Deep Learning for Autonomous Driving
Title: Deep Learning for Autonomous Driving
DNr: Berzelius-2024-322
Project Type: LiU Berzelius
Principal Investigator: Lars Hammarstrand <lars.hammarstrand@chalmers.se>
Affiliation: Chalmers tekniska högskola
Duration: 2024-09-01 – 2025-03-01
Classification: 10207
Keywords:

Abstract

Our application is intended to provide GPU access to several of our ongoing research projects. These projects focus on a variety of topics where we seek to apply deep learning to problems related to autonomous driving. We are currently training deep neural networks for 1) neural renderings (NeRFs) on dynamic automotive scenes, 2) multi-object tracking for self-driving vehicles, 3) road estimation for self-driving vehicles, 4) deep learning-based sensor-fusion, and 5) end-to-end planning and motion prediction for autonomous driving.

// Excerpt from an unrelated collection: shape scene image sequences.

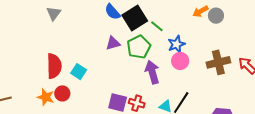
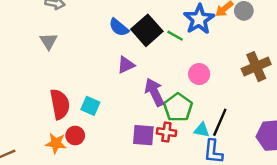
blue star: (176, 44) -> (199, 19), moved, size x1.4
green pentagon: (139, 47) -> (178, 107), moved
pink circle: (180, 61) -> (199, 74), moved
purple arrow: (152, 72) -> (155, 92), moved

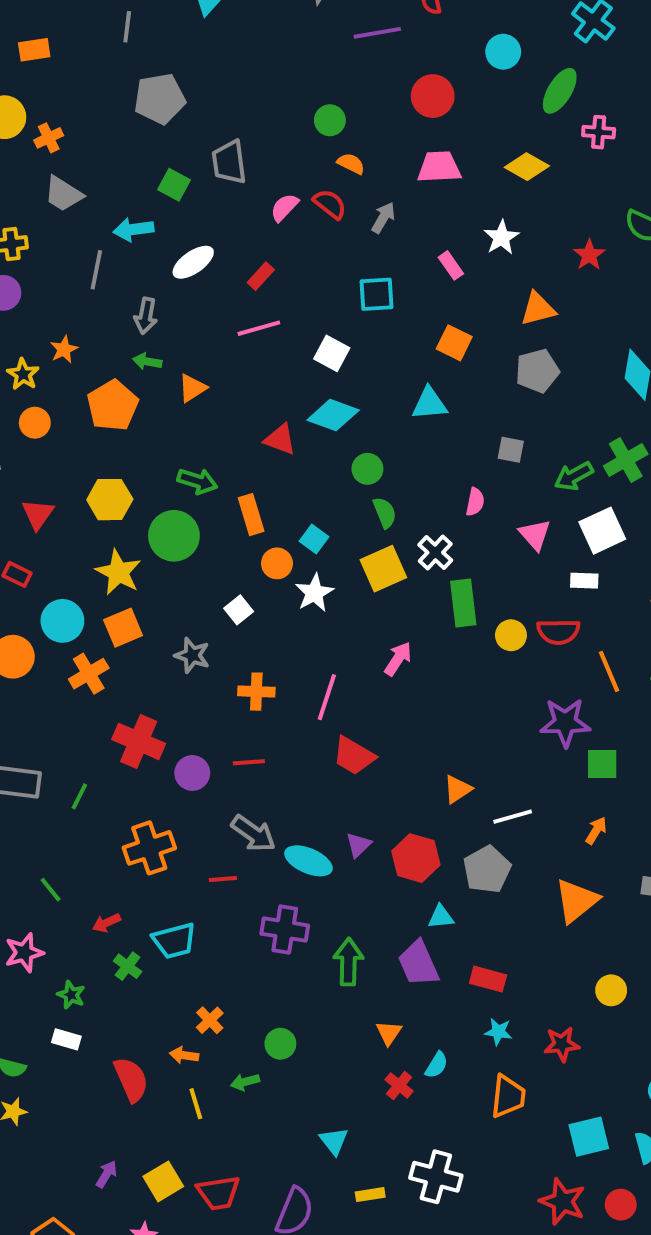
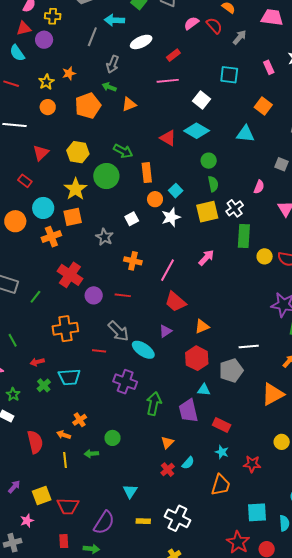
orange triangle: (458, 789) -> (202, 326), moved
purple triangle: (358, 845) -> (166, 331), moved

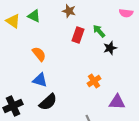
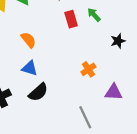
red rectangle: (78, 35) -> (71, 19), turned -35
black star: (110, 48) -> (118, 41), moved

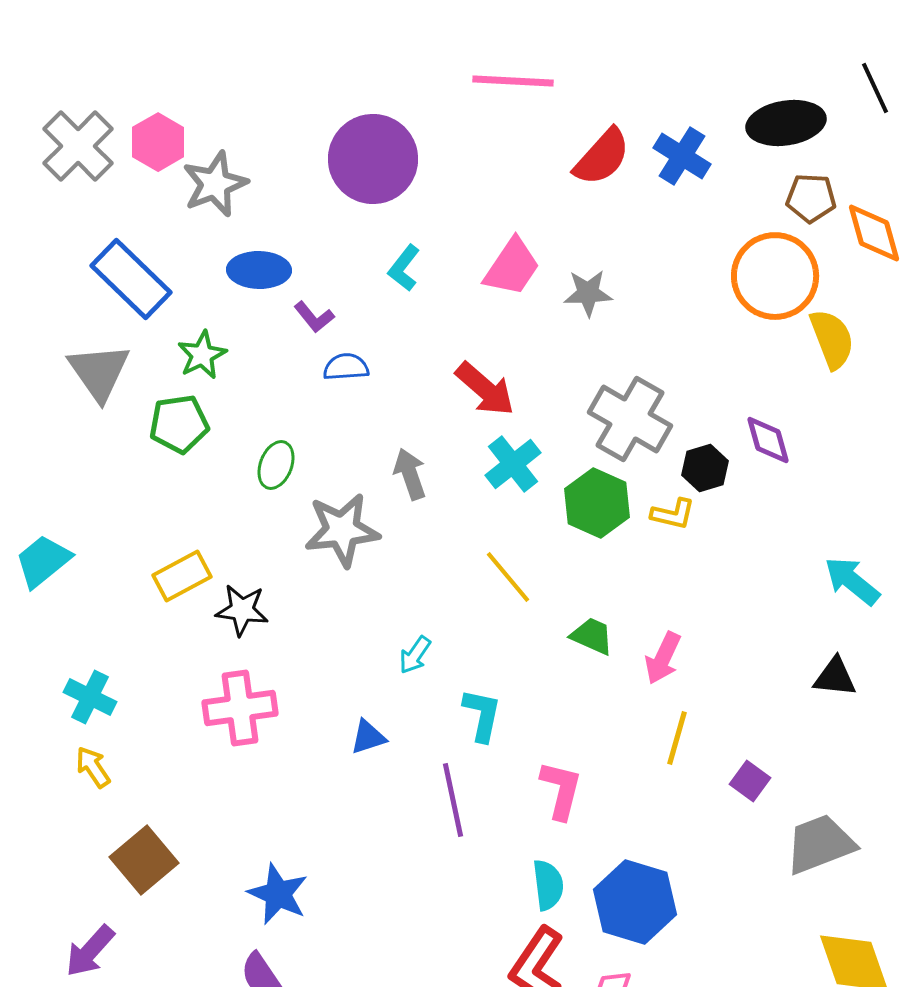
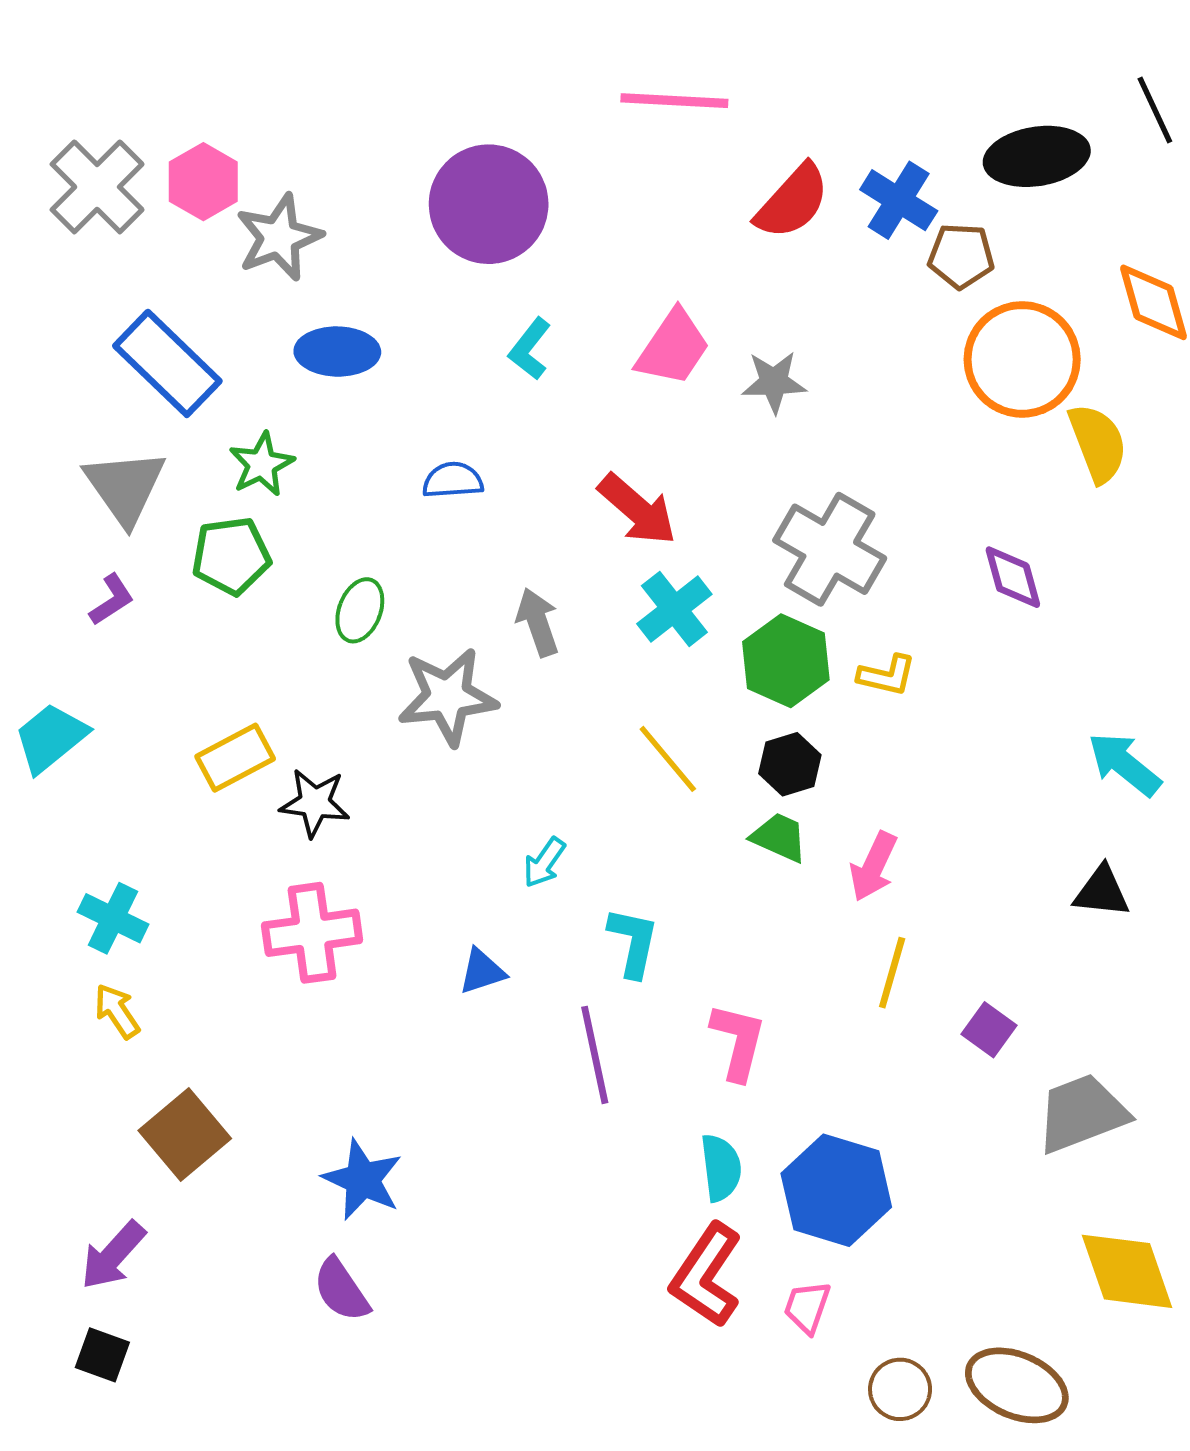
brown pentagon: (811, 198) -> (961, 256), moved
purple L-shape: (314, 317) -> (112, 600), moved, turned -84
black hexagon: (705, 468) -> (790, 764), moved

This application describes and motivates our needs for GPUs within these areas. Common for all these projects is that they aim to address key difficulties when designing an autonomous driving system. Multi-object tracking, road estimation and sensor fusion are all required for vehicles to perceive their surroundings, while end-to-end planning is a must for understanding other actors intentions. Many of these problems have previously been addressed with rule-based, handcrafted and model-based solutions. However, with the increase in compute power and available data, deep learning-based methods offer more scalable and robust alternatives. Developement of such methods does however require access to powerful GPUs. For neural renderings, the aim is to solve the task of novel-view synthesis in the real of automotive data. That is, given any, potentially unobserved, view-point, generate sensor-realistic camera, lidar and/or radar data. Such systems can be used to create synthetic data for training perception algorithms, or for running AD systems in closed-loop, opening for massive scale testing of such systems. However, currently such neural networks require large amount of compute (~1 GPU h for training on 10s of data, inference not included). The computational resources will be shared among ~12 researchers (professors, PhD students and Master Thesis students supervised by said PhD students) involved in these project and other related collaborations. GPUs will be used for training and evaluating neural networks (using PyTorch) for aforementioned problems.